Black Paris documents the struggles and successes of three generations of African writers as they strive to establish their artistic, literary, and cultural identities in France. Based on long-term ethnographic, archival, and historical research, the work is enriched by interviews with many writers of the new generation.
Bennetta Jules-Rosette explores African writing and identity in France from the early négritude movement and the founding of the Présence Africaine publishing house in 1947 to the mid-1990s. Examining the relationship between African writing and French anthropology as well as the emergence of new styles and discourses, Jules-Rosette covers French Pan-Africanism and the revolutionary writing of the 1960s and 1970s. She also discusses the new generation of African writers who appeared in Paris during the 1980s and 1990s.
For Americans, Paris was a revelation: "black Americans enjoy a situation in which they are finally able to live like other human beings - to drink a cup of coffee, for example, in a cafe full of whites. Black Americans also exhibit an independence of mind still lacking in Africa . . . It is in the Revue du Monde Noir, founded toward the end of the 1920s by the West Indian Nardal sisters, that texts by black American authors such as Walter White or the community Claude McKay can be read." (x).

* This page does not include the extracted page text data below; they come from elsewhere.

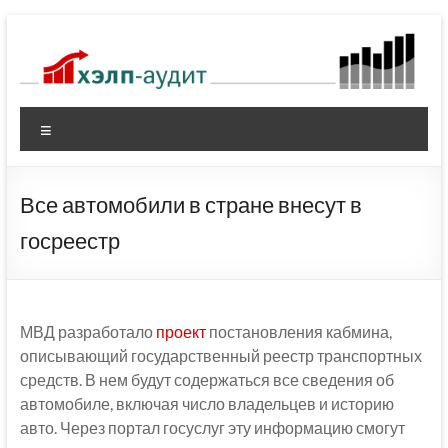
Перейти
к
содержимому
Меню
Все автомобили в стране внесут в
госреестр
МВД разработало
проект
постановления кабмина,
описывающий государственный реестр транспортных
средств. В нем будут содержаться все сведения об
автомобиле, включая число владельцев и историю
авто. Через портал госуслуг эту информацию смогут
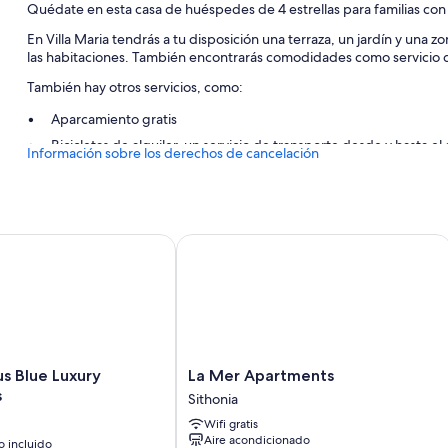
Quédate en esta casa de huéspedes de 4 estrellas para familias con 
En Villa Maria tendrás a tu disposición una terraza, un jardín y una zo
las habitaciones. También encontrarás comodidades como servicio de
También hay otros servicios, como:
Aparcamiento gratis
Bicicletas de alquiler, un servicio de transporte desde y hasta 
Información sobre los derechos de cancelación
Área para parrillas, una caja fuerte en recepción y consigna de 
Características de la habitación
Todas las habitaciones en Villa Maria ofrecen características entre la
Blue Luxury Apartments
La Mer Apartments
capacidad para un portátil, además de algunas comodidades adiciona
Además, otros servicios que encontrarás en todas las habitaciones i
Bañeras o duchas, artículos de higiene personal gratuitos y sec
Armarios o roperos, cocinas y frigoríficos o congeladores grand
La
s Blue Luxury
La Mer Apartments
Mer
s
Sithonia
Apartments
Wifi gratis
Sithonia
Aire acondicionado
 incluido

"Although negritude is not synonymous with the Presence Africaine movement, it is a discourse that was shared for over twenty years by intellectuals associated with the Presence Africaine journal and the publishing house of the same name. Negritude embodies the reactions of African and Antillian writers to European cultural and colonial experiences. Born in Paris, negritude draws its inspiration from African cultural expressions, traditions, art forms, and artifacts. During the 1970s, a significant antinegritude movement developed, yet the term continued to be popular among French publishers of African works. Following the decline of negritude in the 1970s, African writers devised a variety of identity discourses that resituated their works in the modern and postmodern contexts of global issues on the one hand, and emphasized the particular distinctions of their African identities on the other. This tension between universalism and particularism permeates the works of African writers in France." (2).
Different ways to think of the genealogy of Black though in Paris, mentions "Beyala's Le Petit prince de Belleville (1992) but her 1993 sequel, Maman a un amant, is barely mentioned . . . The vulnerable protagonists of Parisianism are not exemplars of national glory. In fact, they often reject their cultures of origin and are equally cynical about France.. . Although cultural pride is not absent from their works, the atavistic attachment to an idyllic image of Africa characteristic of the literature of the 1950s, has vanished." (182).
The concept of a genre is a double-edged sword. Although sales require packaging by genre, freedom of expression is constrained by being boxed in by genres with rigid conventions. The formulae of genre writing, like the conventions of classical poetry, discipline and constrain authors" (185).
"The vicious cycle of poverty and exclusion has entrapped Traore and his family, leaving htem practically no way out. Traore's madness is his only solace" (190).